§ **Source material**:
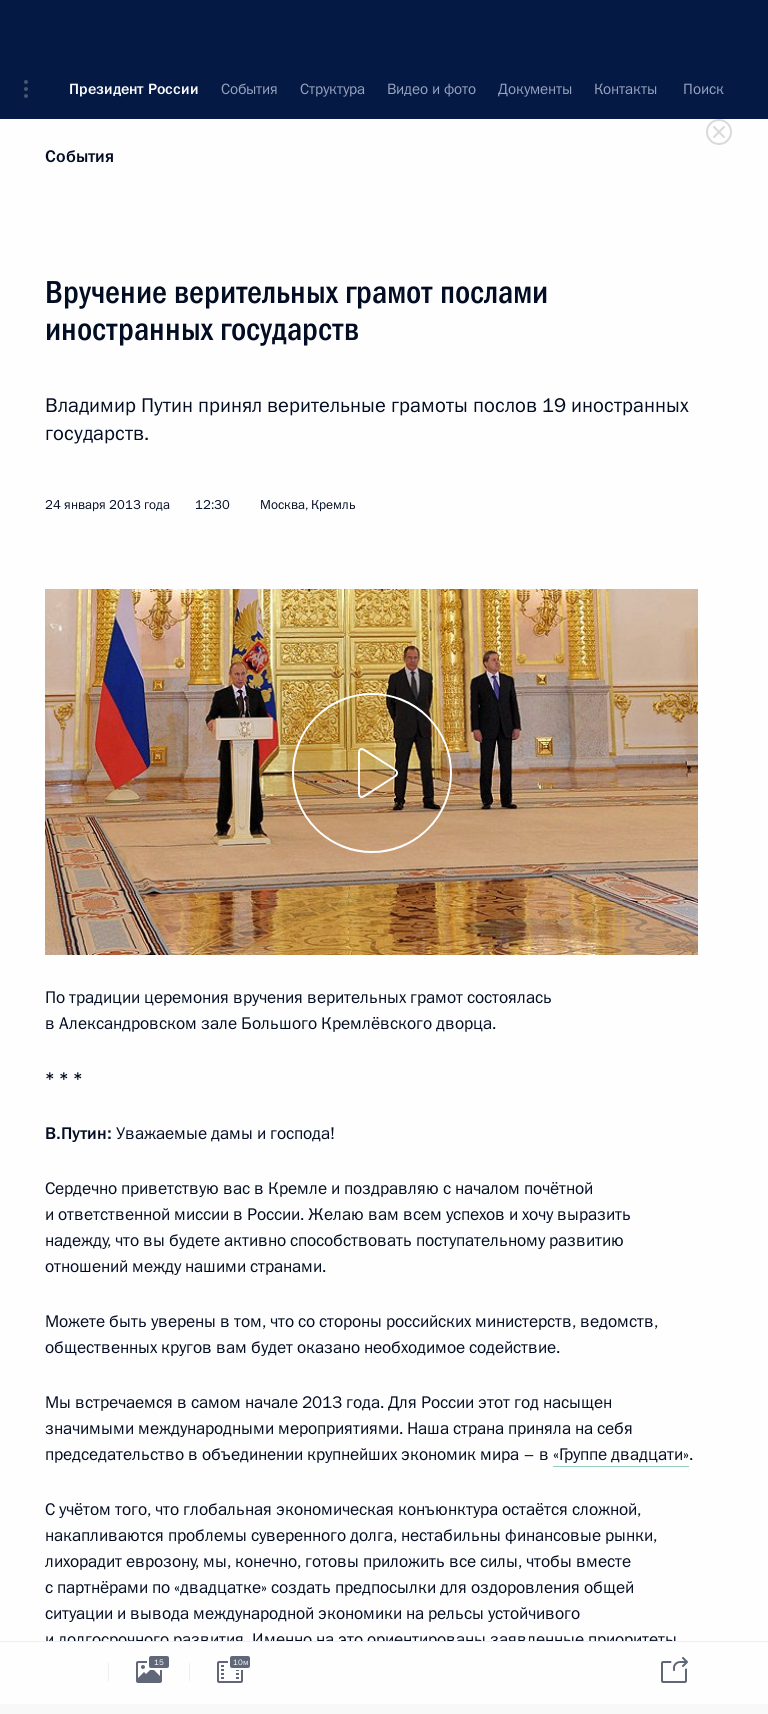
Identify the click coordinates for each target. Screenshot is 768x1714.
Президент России (134, 30)
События (79, 156)
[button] (33, 30)
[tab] (68, 1671)
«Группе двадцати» (621, 1454)
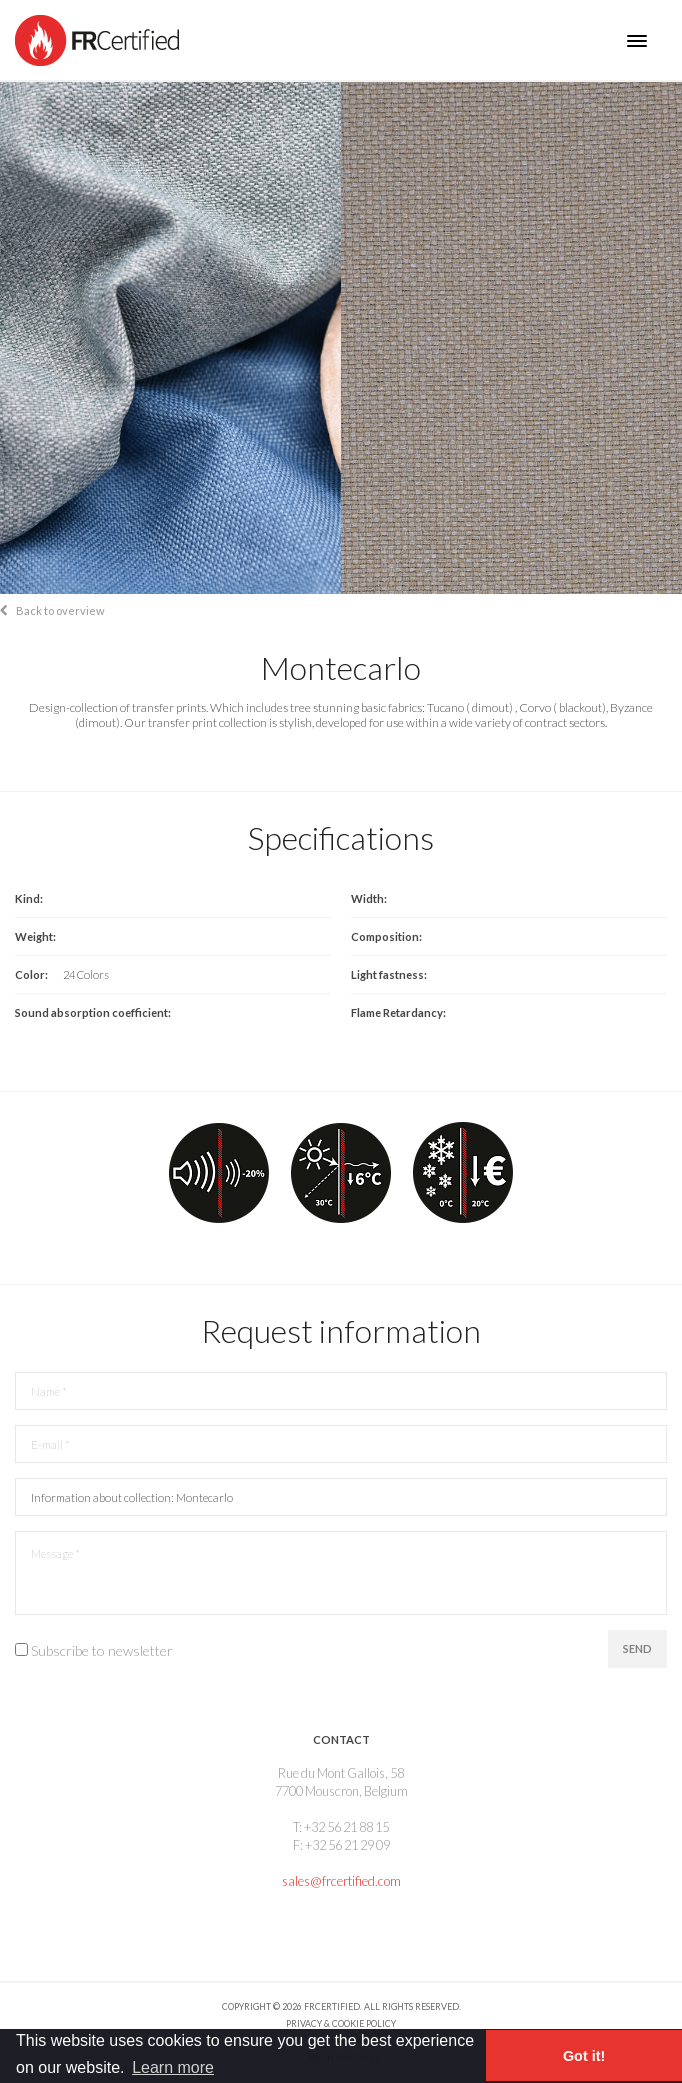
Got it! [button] (584, 2056)
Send (637, 1648)
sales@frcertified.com (341, 1881)
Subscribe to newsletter (102, 1650)
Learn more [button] (173, 2067)
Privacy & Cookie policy (341, 2023)
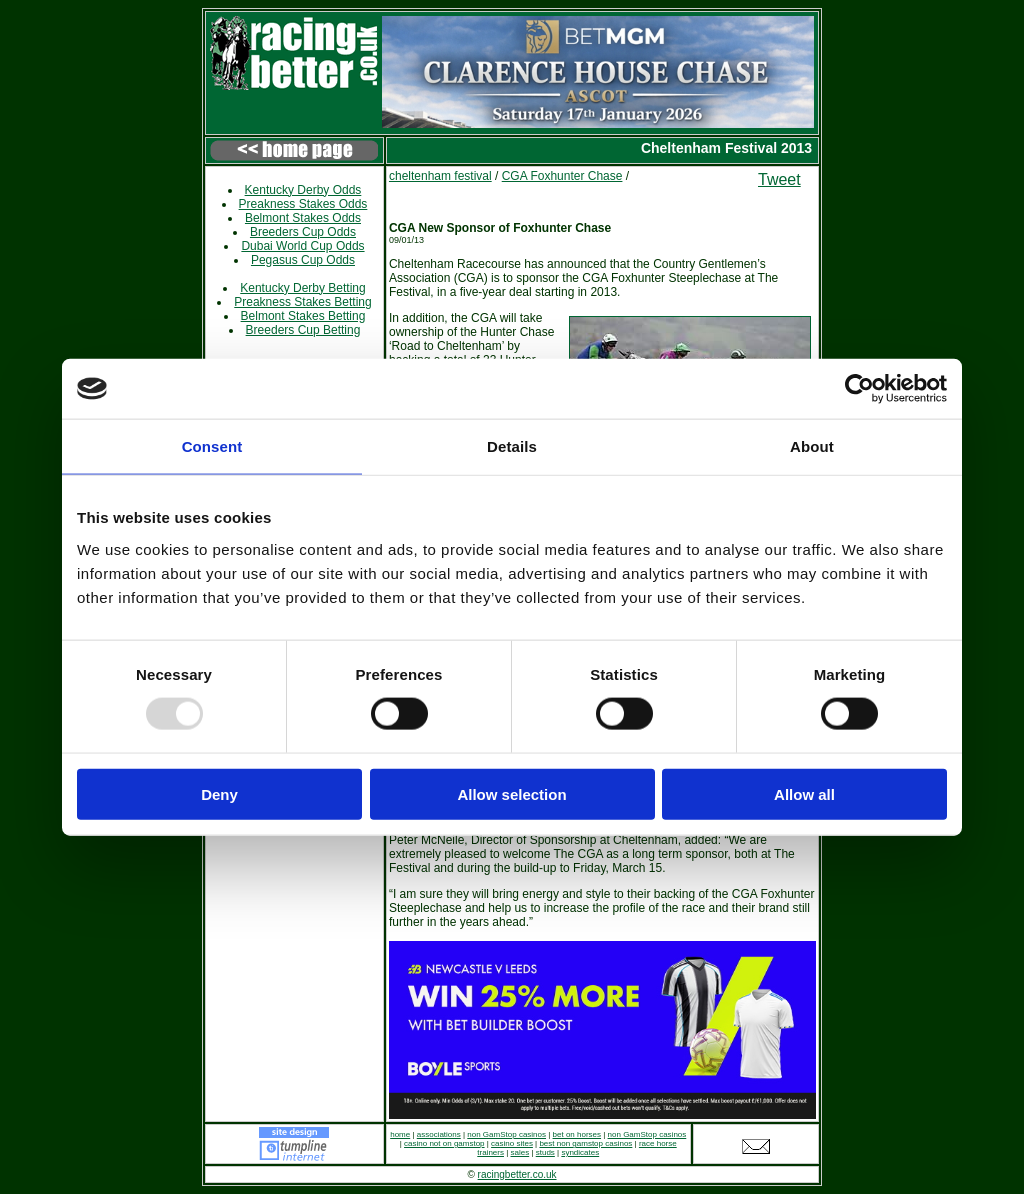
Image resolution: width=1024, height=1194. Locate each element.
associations (439, 1134)
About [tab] (812, 446)
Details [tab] (512, 446)
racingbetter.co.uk (517, 1174)
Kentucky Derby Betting (302, 288)
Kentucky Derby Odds (303, 190)
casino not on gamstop (444, 1143)
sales (520, 1152)
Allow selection (511, 793)
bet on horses (577, 1134)
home (400, 1134)
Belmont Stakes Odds (303, 218)
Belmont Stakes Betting (303, 316)
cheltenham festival (440, 176)
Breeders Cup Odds (303, 232)
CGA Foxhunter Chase (562, 176)
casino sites (512, 1143)
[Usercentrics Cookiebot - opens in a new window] (859, 389)
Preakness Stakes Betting (302, 302)
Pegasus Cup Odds (303, 260)
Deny (219, 793)
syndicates (580, 1152)
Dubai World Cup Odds (302, 246)
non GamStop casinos (506, 1134)
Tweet (779, 179)
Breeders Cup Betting (303, 330)
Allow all (804, 793)
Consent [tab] (212, 446)
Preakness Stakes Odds (303, 204)
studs (545, 1152)
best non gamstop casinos (585, 1143)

§ **What the exercise asks**: Show each line of the material that includes the string "Preakness" by copying it.

§ **Written response**:
Preakness Stakes Betting (302, 302)
Preakness Stakes Odds (303, 204)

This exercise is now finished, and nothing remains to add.